The signs of global economic recovery have given new life to the Indian diamond processing industry, with export orders rising sharply by 20 per cent for execution on the occasion of Christmas and New Year.
Export orders generally begin in August and continue till October-end. Ready jewellery items are delivered within 45 days from the date of booking.
Jewellery retailers in developed countries, especially in the US, prefer delivery a month ahead of Christmas, for display in their showrooms. This year, too, delivery is likely to be completed by November-end, for which last-minute orders are still flowing in.
According to a senior official with one of the largest jewellery exporters, "We have regained last year's lost ground. We cannot say whether the entire industry has gained the same rate of growth. But, there is a general consensus that the Indian diamond processing industry has achieved the level of export orders in 2007."
According to an estimate by the apex body, the Gems & Jewellery Export Promotion Council, India's [ Images ] exports to the US declined by 20 per cent on these two occasions that constitute about 40 per cent of total sales.
Lehman's bankruptcy triggered an economic recession in the US, to which India supplies 75-80 per cent of finished jewellery.

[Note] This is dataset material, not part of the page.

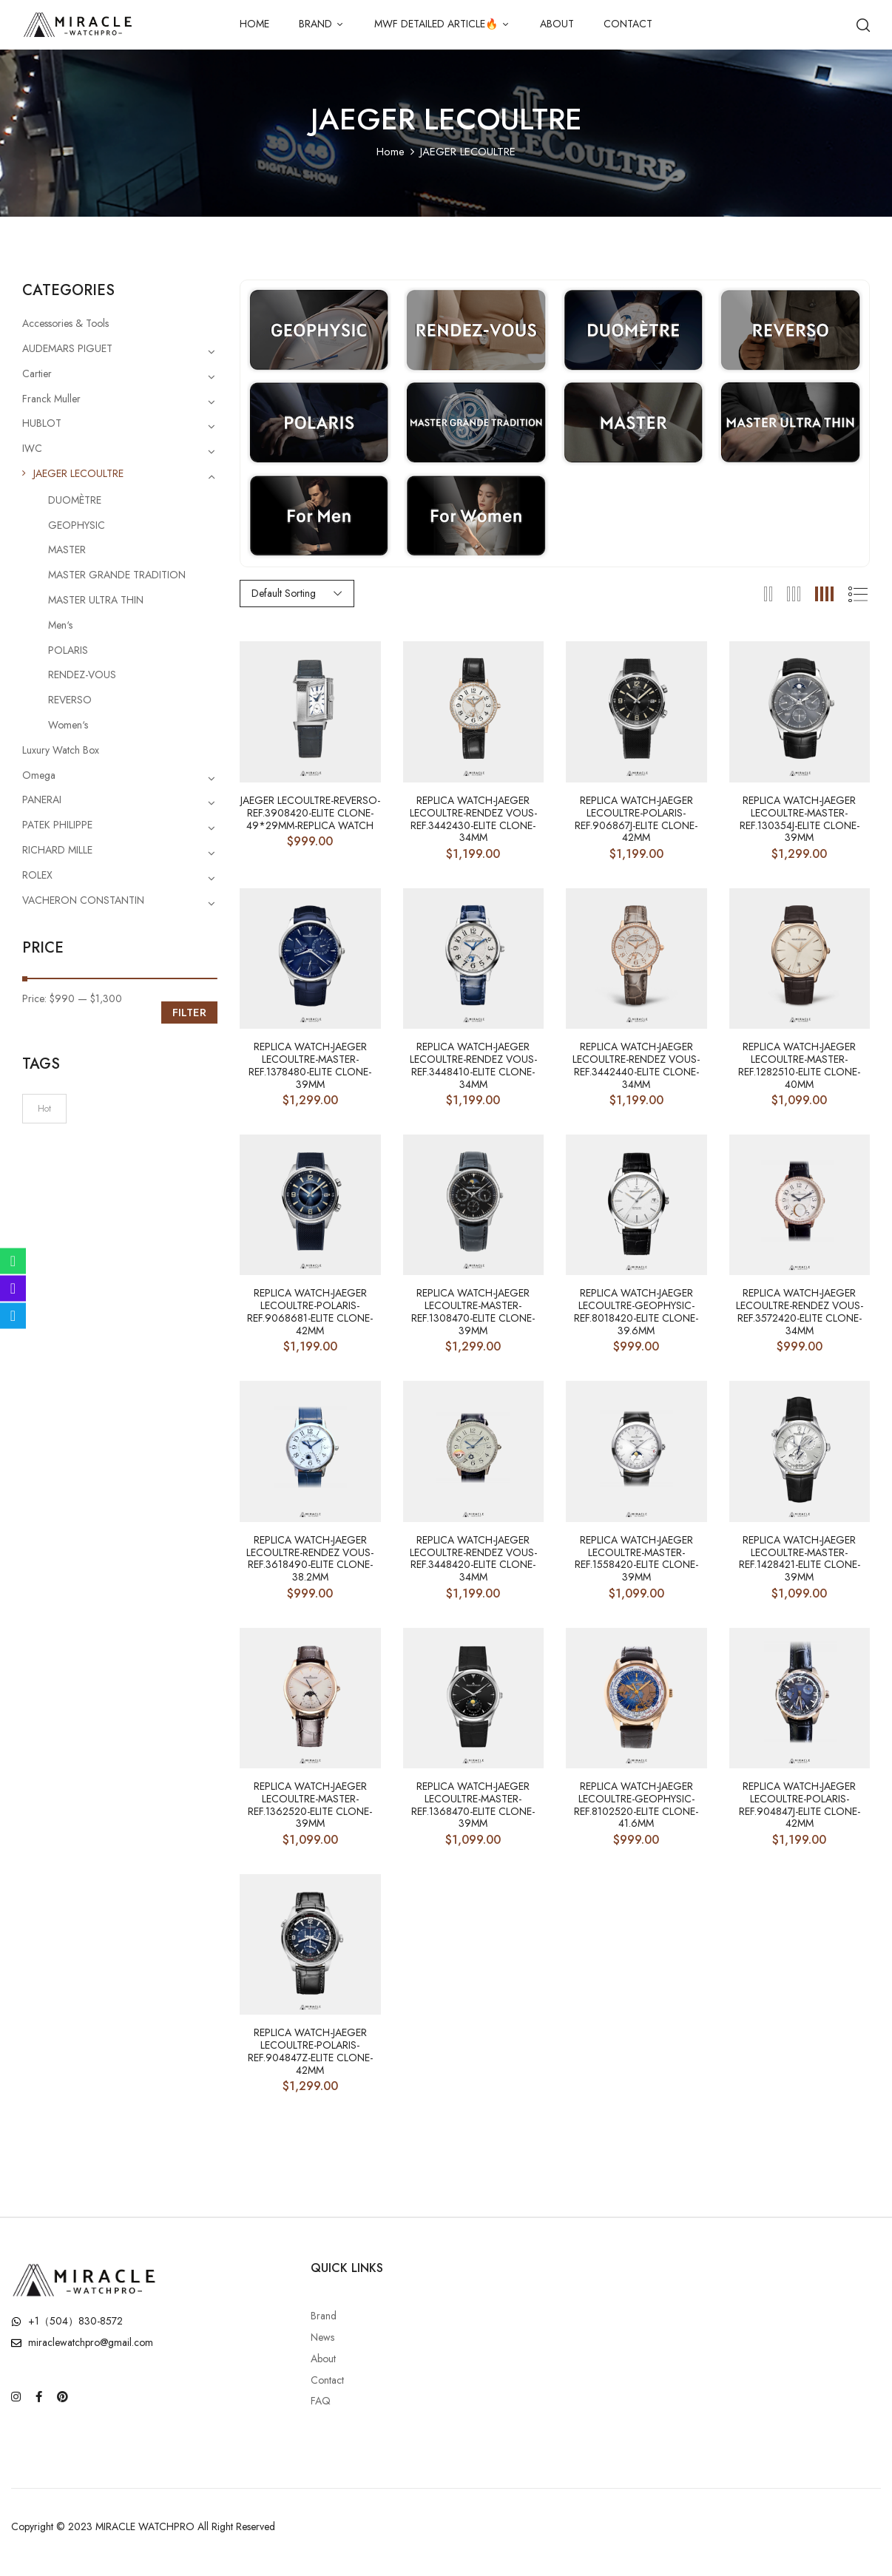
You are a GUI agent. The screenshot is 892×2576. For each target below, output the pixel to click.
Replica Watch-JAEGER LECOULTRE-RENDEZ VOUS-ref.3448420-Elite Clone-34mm (473, 1558)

Data compiled by the GJEPC show that jewellery exports has turned around to positive territory, with shipments witnessing a marginal growth of 2.26 per cent in September from a sharp decline of over 30 per cent early this year.
Gems and jewellery exports constitute about 13 per cent of India's merchandise export basket. They recorded an export turnover of $2,566 million (Rs 12,429 crore) in September 2009, as compared to $2,509 million (Rs 11,433 crore) in the same month last year.
The rupee's sudden appreciation, however, has dashed the hopes of small processing units, that are abstaining from accepting fresh orders. According to Praveen Shankar Pandya, chairman of Diamond India Ltd and managing director of Revashankar Gems Ltd, the rupee's appreciation will make a big impact on profit margins, as 60 per cent of orders are denominated in dollars.
The rupee has appreciated over six per cent since the first week of September, equivalent to the processing margin of most tiny and medium-size units processing diamonds.
But, Indian exporters will have to meet the commitment, despite anticipated losses, to avoid blacklisting from importers, Pandya said.
"Diamonds are an import-based industry which hedges its risk fully against orders. If export orders for finished jewellery are booked at the rupee value, which is higher than its rate on the delivery date, then exporters will make losses," said Sabyasachi Ray, Executive Director of GJEPC.
"Though, we have not yet spoken to our members, the observations are that makers of lighter-weight jewellery will find it difficult going in the current volatile market, while heavy goods still face supply shortage," Roy added.